How much do you think would be enough?

Right now Mpls Schools gets about twice as much as many others.

Laurie said...

in my comment I was implying that Mpls could maybe make better use of the money they have and that maybe the legislature could pass something that would force them to do that. But I guess you just see what you want to see.

and yes I do believe charters need funding more equitable to traditional districts, as most serve very at risk populations. One other thing I know about Hiawatha Academies is they have raised a lot of $. Maybe being the most well know of the "beat the odds" schools, with achievment much higher than their demographics would predict helps them to get financial support. I believe they have raised more than a million $ but I could be misremembering.

John said...

Sorry for getting stuck at this statement...

"I think the legislature should make sure the needed / extra funds are available to schools with the highest percentage of at risk students "

Which of course includes Minneapolis schools...

Now to your second point. "I think Minneapolis needs to reallocate some funds from high achieving schools to failing schools so they can hire more teachers."

How do you think they should do this?

I think they manage most of the funding through Teacher / Student Ratios, which need to be somewhat similar across the district. Meaning no one is going to accept a 1 to 15 ratio in one school and a 1 to 30 in another.

And steps / lanes and seniority job choice means the most expensive Teachers choose the best schools.

Finally don't forget the last and biggest problem with your proposal... The parents of Lucky students are very influential within a district. They are gifted communicators, focused on their children's education, and they often have the freedom to leave the District if they are not well taken care of.

jerrye92002 said...

"I would like to see the legislature take the achievement gap more seriously. I think the legislature should make sure the needed / extra funds are available to schools with the highest percentage of at risk students..."

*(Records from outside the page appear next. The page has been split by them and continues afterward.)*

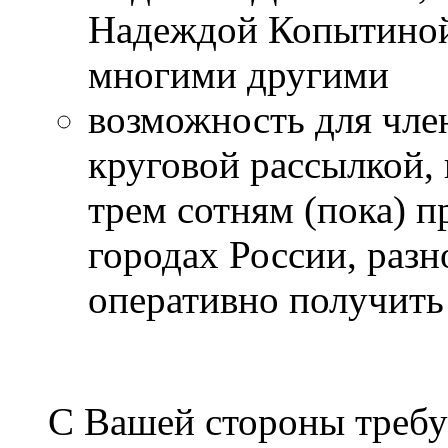
Надеждой Копытиной
многими другими
возможность для член
круговой рассылкой, 
трем сотням (пока) 
городах России, разн
оперативно получить
С Вашей стороны требу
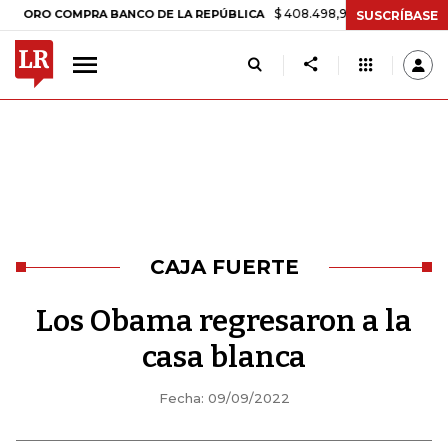
$ 408.498,97
+$ 8.753,81
+2,19%
OMPRA BANCO DE LA REPÚBLICA
SUSCRÍBASE
CAJA FUERTE
Los Obama regresaron a la
casa blanca
Fecha: 09/09/2022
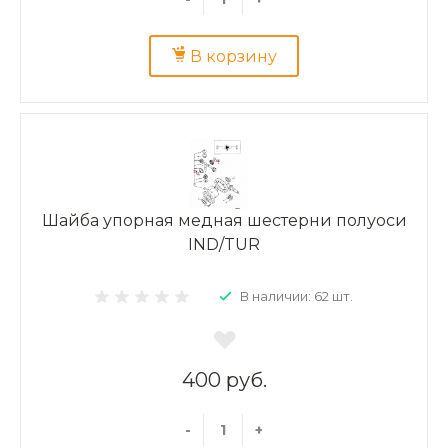
В корзину
Шайба упорная медная шестерни полуоси
IND/TUR
В наличии: 62 шт.
400 руб.
-
+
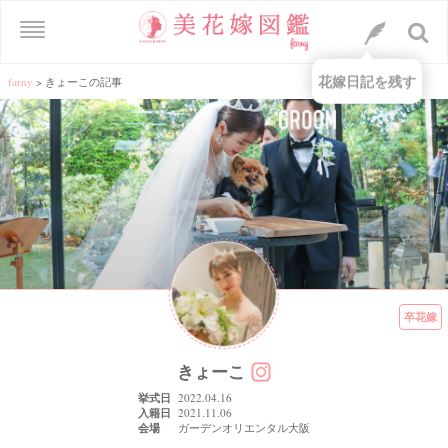
花嫁日記を残す
farny
>
きょーこの記事
卒花嫁
きょーこ
挙式日
2022.04.16
入籍日
2021.11.06
会場
ガーデンオリエンタル大阪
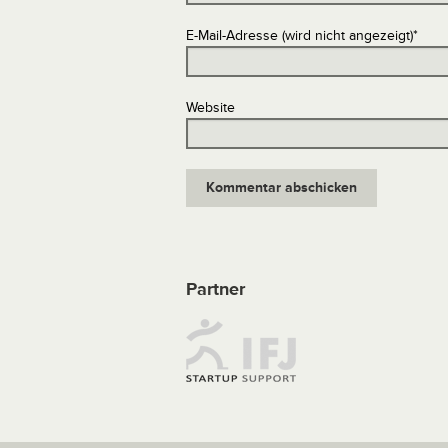
E-Mail-Adresse (wird nicht angezeigt)
*
Website
Partner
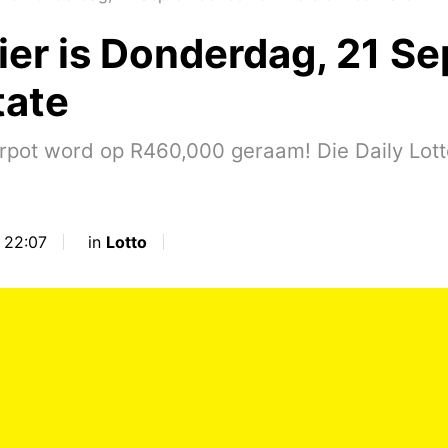
Hier is Donderdag, 21 S
tate
 word op R460,000 geraam! Die Daily Lotto is
 22:07
in
Lotto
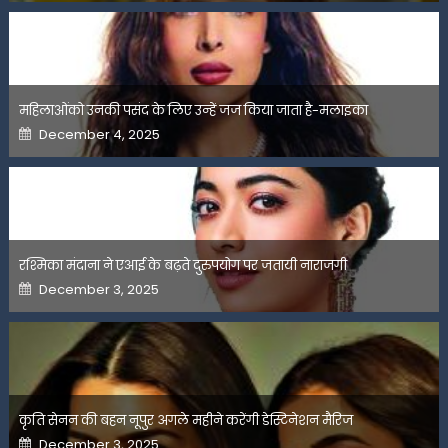
महिलाओंको उनकी पसंद के लिए उन्हें जज किया जाता है-मलाइका
Posted
December 4, 2025
on
रश्मिका मंदाना ने एआई के बढ़ते दुरुपयोग पर जतायी नाराजगी
Posted
December 3, 2025
on
कृति सेनन की बहन नूपुर अगले महीने करेंगी डेस्टिनेशन मैरिज
Posted
December 3, 2025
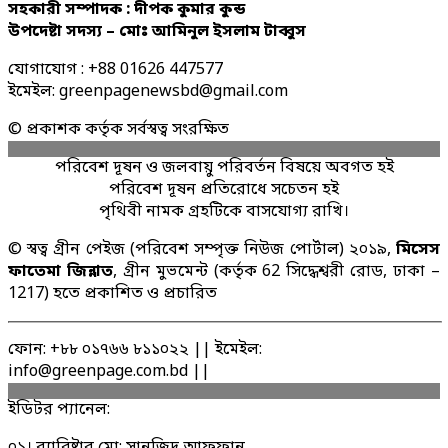
সহকারী সম্পাদক : দীপক কুমার কুন্ড
উপদেষ্টা সদস্য – মোঃ আমিনুল ইসলাম টাব্বুস
যোগাযোগ : +88 01626 447577
ইমেইল: greenpagenewsbd@gmail.com
© প্রকাশক কর্তৃক সর্বস্বত্ব সংরক্ষিত
পরিবেশ দূষন ও জলবায়ু পরিবর্তন বিষয়ে অবগত হই
পরিবেশ দূষন প্রতিরোধে সচেতন হই
পৃথিবী নামক গ্রহটিকে বাসযোগ্য রাখি।
© স্বত্ব গ্রীন পেইজ (পরিবেশ সম্পৃক্ত নিউজ পোর্টাল) ২০১৯,
মিসেস
ফাতেমা জিন্নাত
, গ্রীন মুভমেন্ট (কর্তৃক 62 সিদ্ধেশ্বরী রোড, ঢাকা –
1217) হতে প্রকাশিত ও প্রচারিত
ফোন: +৮৮ ০১৭৬৬ ৮১১০২২ || ইমেইল:
info@greenpage.com.bd ||
ইডিটর প্যানেল:
০১। ব্যারিষ্টার মো: সানজিদ আফ্ফান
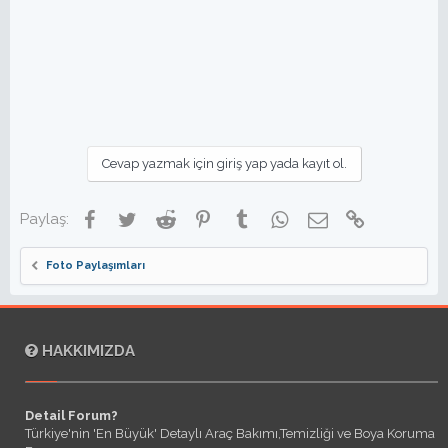
Cevap yazmak için giriş yap yada kayıt ol.
Facebook
Twitter
Reddit
Pinterest
Tumblr
WhatsApp
E-posta
Link
Paylaş:
Foto Paylaşımları
HAKKIMIZDA
Detail Forum?
Türkiye'nin 'En Büyük' Detaylı Araç Bakımı,Temizliği ve Boya Koruma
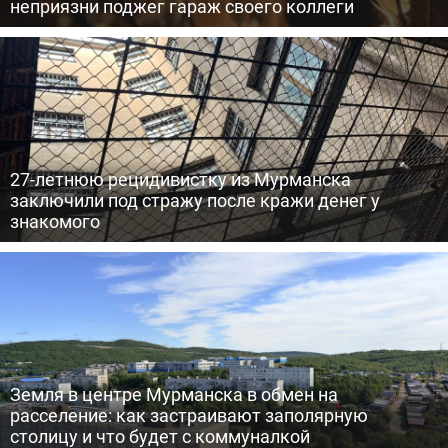
неприязни поджег гараж своего коллеги
27-летнюю рецидивистку из Мурманска
заключили под стражу после кражи денег у
знакомого
Земля в центре Мурманска в обмен на
расселение: как застраивают заполярную
столицу и что будет с коммуналкой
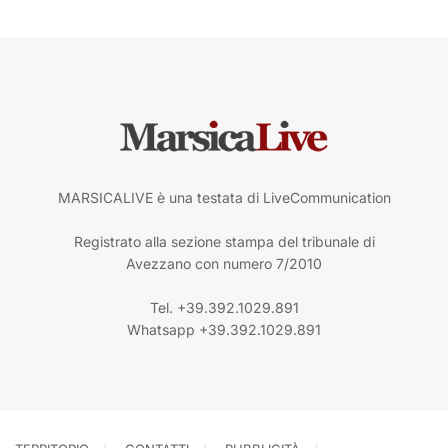
MARSICALIVE è una testata di LiveCommunication
Registrato alla sezione stampa del tribunale di
Avezzano con numero 7/2010
Tel. +39.392.1029.891
Whatsapp +39.392.1029.891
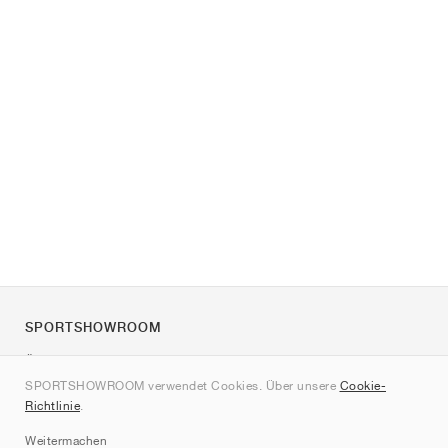
SPORTSHOWROOM
Über uns
SPORTSHOWROOM verwendet Cookies. Über unsere
Cookie-
Kontakt
Richtlinie
.
Sitemap
Weitermachen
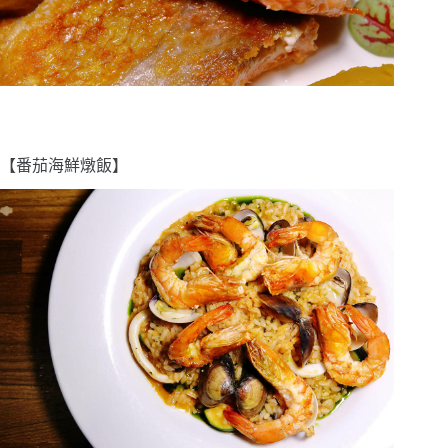
【番茄海鮮燉飯】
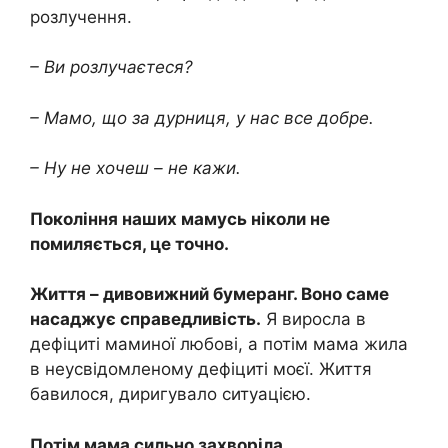
розлучення.
– Ви розлучаєтеся?
– Мамо, що за дурниця, у нас все добре.
– Ну не хочеш – не кажи.
Покоління наших мамусь ніколи не
помиляється, це точно.
Життя – дивовижний бумеранг. Воно саме
насаджує справедливість.
Я виросла в
дефіциті маминої любові, а потім мама жила
в неусвідомленому дефіциті моєї. Життя
бавилося, диригувало ситуацією.
Потім мама сильно захворіла.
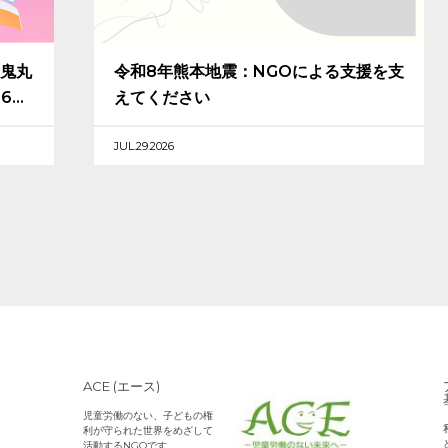
鬼丸
令和8年熊本地震：NGOによる支援を支
26」
えてください
JUL.29.2026
ACE (エース)
児童労働のない、子どもの権
利が守られた世界をめざして
活動するNGOです。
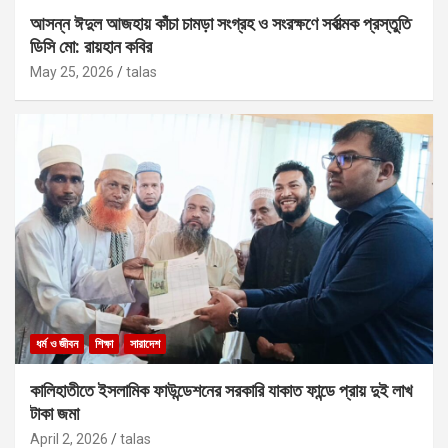
আসন্ন ঈদুল আজহায় কাঁচা চামড়া সংগ্রহ ও সংরক্ষণে সর্বাত্মক প্রস্তুতি
ডিসি মো: রায়হান কবির
May 25, 2026
talas
ধর্ম ও জীবন
শিক্ষা
সারাদেশ
কালিহাতীতে ইসলামিক ফাউন্ডেশনের সরকারি যাকাত ফান্ডে প্রায় দুই লাখ
টাকা জমা
April 2, 2026
talas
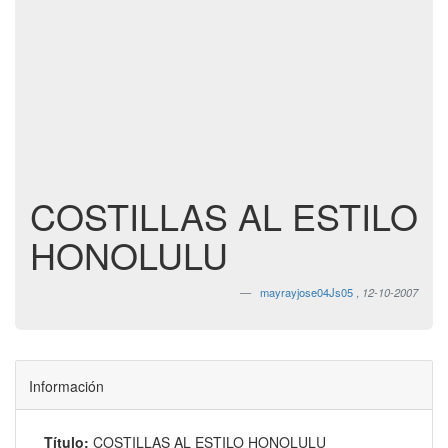
COSTILLAS AL ESTILO
HONOLULU
mayrayjose04Js05
,
12-10-2007
Información
Título:
COSTILLAS AL ESTILO HONOLULU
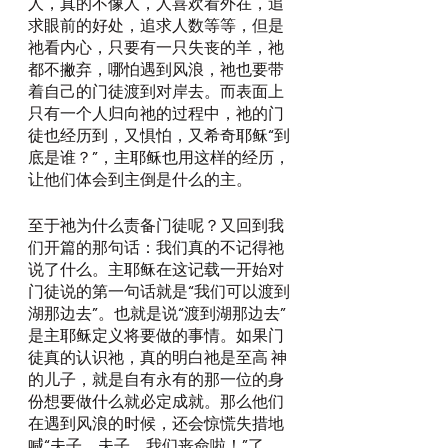
人，真的不像人，人喜欢看外在，追
求眼前的好处，追求人数等等，但是
祂看内心，只要有一只失丧的羊，祂
都不撇弃，哪怕遇到风浪，祂也要带
着自己的门徒渡到对岸去。而表面上
只有一个人归向祂的过程中，祂的门
徒也经历到，又惧怕，又希奇耶稣“到
底是谁？”，主耶稣也用这样的经历，
让他们体会到主倒是什么的主。
至于祂为什么责备门徒呢？又回到我
们开篇的那句话：我们真的不记得祂
说了什么。主耶稣在这记载一开始对
门徒说的第一句话就是“我们可以渡到
湖那边去”。也就是说“渡到湖那边去”
是主耶稣定义将要做的事情。如果门
徒真的认识祂，真的明白祂是至高 神
的儿子，就是自有永有的那一位的身
份想要做什么就必定成就。那么他们
在遇到风浪的时候，还会惊慌失措地
喊“夫子，夫子，我们丧命啦！”了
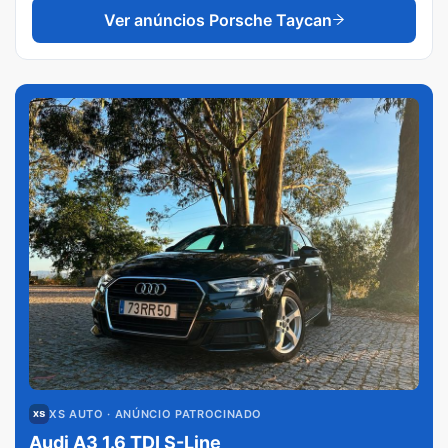
Ver anúncios
Porsche Taycan
XS AUTO
· ANÚNCIO PATROCINADO
Audi A3 1.6 TDI S-Line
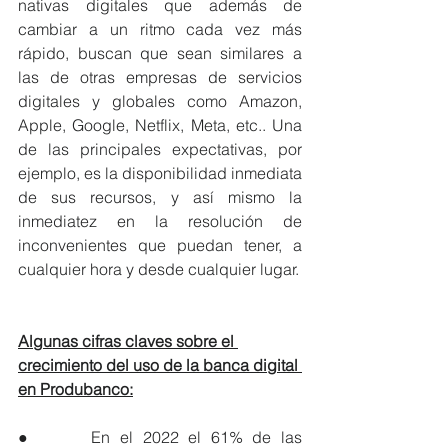
nativas digitales que además de 
cambiar a un ritmo cada vez más 
rápido, buscan que sean similares a 
las de otras empresas de servicios 
digitales y globales como Amazon, 
Apple, Google, Netflix, Meta, etc.. Una 
de las principales expectativas, por 
ejemplo, es la disponibilidad inmediata 
de sus recursos, y así mismo la 
inmediatez en la resolución de 
inconvenientes que puedan tener, a 
cualquier hora y desde cualquier lugar.
Algunas cifras claves sobre el 
crecimiento del uso de la banca digital 
en Produbanco:
●      En el 2022 el 61% de las 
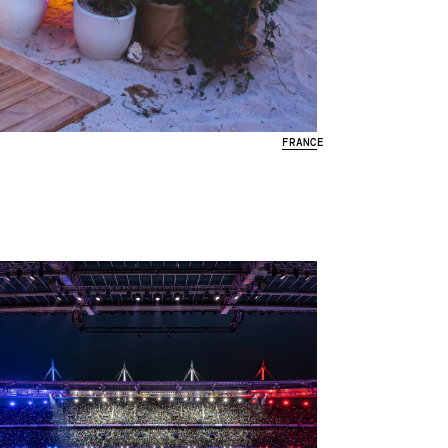
FRANCE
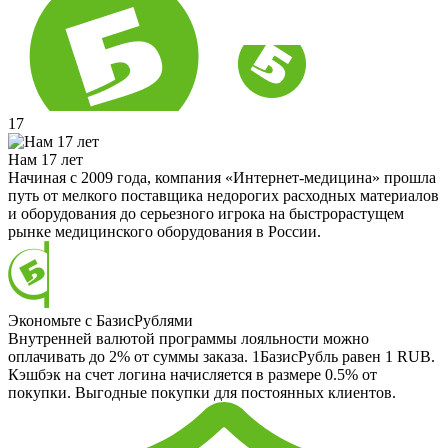
17
Нам 17 лет
Начиная с 2009 года, компания «Интернет-медицина» прошла
путь от мелкого поставщика недорогих расходных материалов
и оборудования до серьезного игрока на быстрорастущем
рынке медицинского оборудования в России.
Экономьте с БазисРублями
Внутренней валютой программы лояльности можно
оплачивать до 2% от суммы заказа. 1БазисРубль равен 1 RUB.
Кэшбэк на счет логина начисляется в размере 0.5% от
покупки. Выгодные покупки для постоянных клиентов.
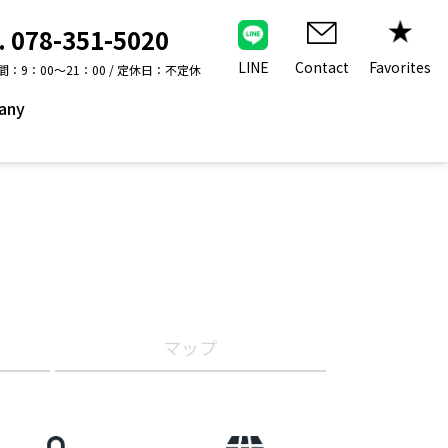
. 078-351-5020
Contact
LINE
Favorites
：9：00～21：00 / 定休日：不定休
any
マップ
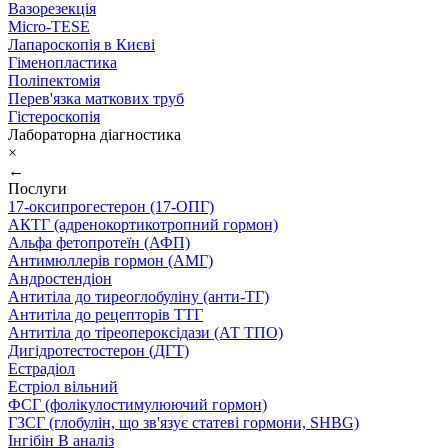
Вазорезекція
Micro-TESE
Лапароскопія в Києві
Гіменопластика
Поліпектомія
Перев'язка маткових труб
Гістероскопія
Лабораторна діагностика
×
←
Послуги
17-оксипрогестерон (17-ОПГ)
АКТГ (адренокортикотропний гормон)
Альфа фетопротеїн (АФП)
Антимюллерів гормон (АМГ)
Андростендіон
Антитіла до тиреоглобуліну (анти-ТГ)
Антитіла до рецепторів ТТГ
Антитіла до тіреопероксідази (АТ ТПО)
Дигідротестостерон (ДГТ)
Естрадіол
Естріол вільний
ФСГ (фолікулостимулюючий гормон)
ГЗСГ (глобулін, що зв'язує статеві гормони, SHBG)
Інгібін B аналіз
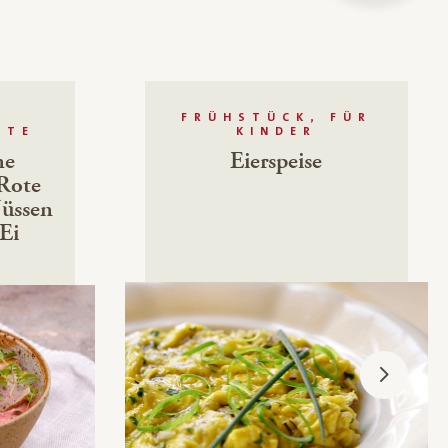
FRÜHSTÜCK, FÜR
HTE
KINDER
ne
Eierspeise
Rote
üssen
Ei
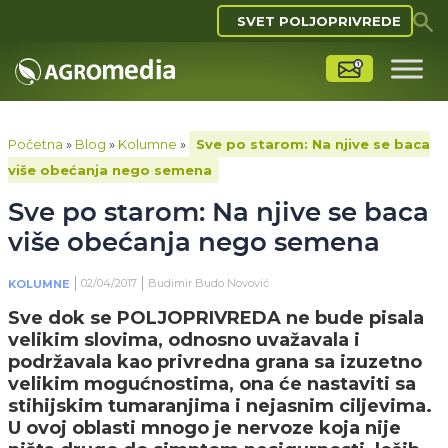
SVET POLJOPRIVREDE
Početna
»
Blog
»
Kolumne
»
Sve po starom: Na njive se baca
više obećanja nego semena
Sve po starom: Na njive se baca
više obećanja nego semena
02/04/2017
Budimir Budo Novović
KOLUMNE
Sve dok se POLJOPRIVREDA ne bude pisala
velikim slovima, odnosno uvažavala i
podržavala kao privredna grana sa izuzetno
velikim mogućnostima, ona će nastaviti sa
stihijskim tumaranjima i nejasnim ciljevima.
U ovoj oblasti mnogo je nervoze koja nije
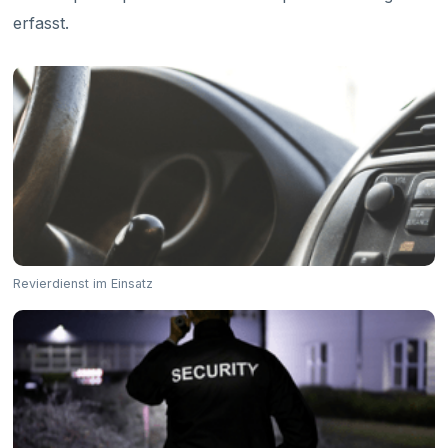
erfasst.
Revierdienst im Einsatz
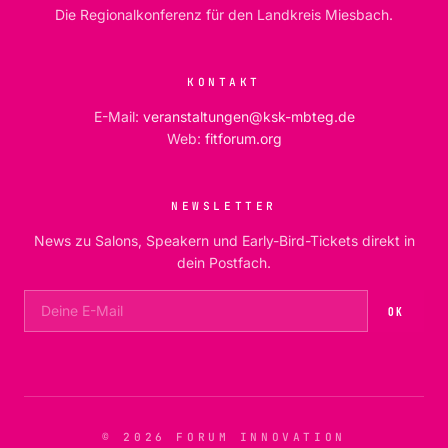
Die Regionalkonferenz für den Landkreis Miesbach.
KONTAKT
E-Mail:
veranstaltungen@ksk-mbteg.de
Web:
fitforum.org
NEWSLETTER
News zu Salons, Speakern und Early-Bird-Tickets direkt in
dein Postfach.
OK
© 2026 FORUM INNOVATION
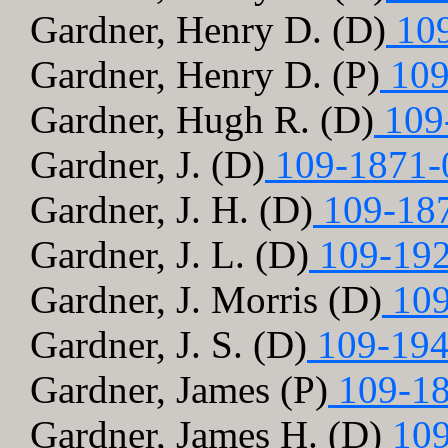
Gardner, Henry D. (D)
109
Gardner, Henry D. (P)
109
Gardner, Hugh R. (D)
109
Gardner, J. (D)
109-1871-
Gardner, J. H. (D)
109-18
Gardner, J. L. (D)
109-192
Gardner, J. Morris (D)
109
Gardner, J. S. (D)
109-194
Gardner, James (P)
109-18
Gardner, James H. (D)
109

Laurie, the unfortunate truth is that the legislature has already established, through the state aid formula, that schools with "high risk" kids, based on demographics, get more money, maybe even a LOT more money. What they SHOULD be doing is tying state aid to RESULTS. Give each student the same amount of money. Then give schools an opportunity to go to the lege and ask for more money for specific programs that would increase achievement for their particular mix of students and GIVE it to them, subject to producing results. Give the kids a test to start the year and see if the programs produce the expected improvements. Maybe give it a few years to work (if that was proposed), and then require a new request for the money, under a new "contract" to achieve. You can't just throw money at a problem. That's like throwing ham at a bear to make it go away.

jerrye92002 said...

In other words, stop labelling kids as high risk and spending money on programs that KEEP them at high risk. Start expecting every kid to do well, and every school to help every kid do well. If that takes more money (and effort, especially) for some kids than for others, so be it.

Laurie said...

why does it make sense for schools in Mpls with the lowest percentage of at risk kids to have the biggest budget and for schools with a high percentage of at risk kids to have a low budget.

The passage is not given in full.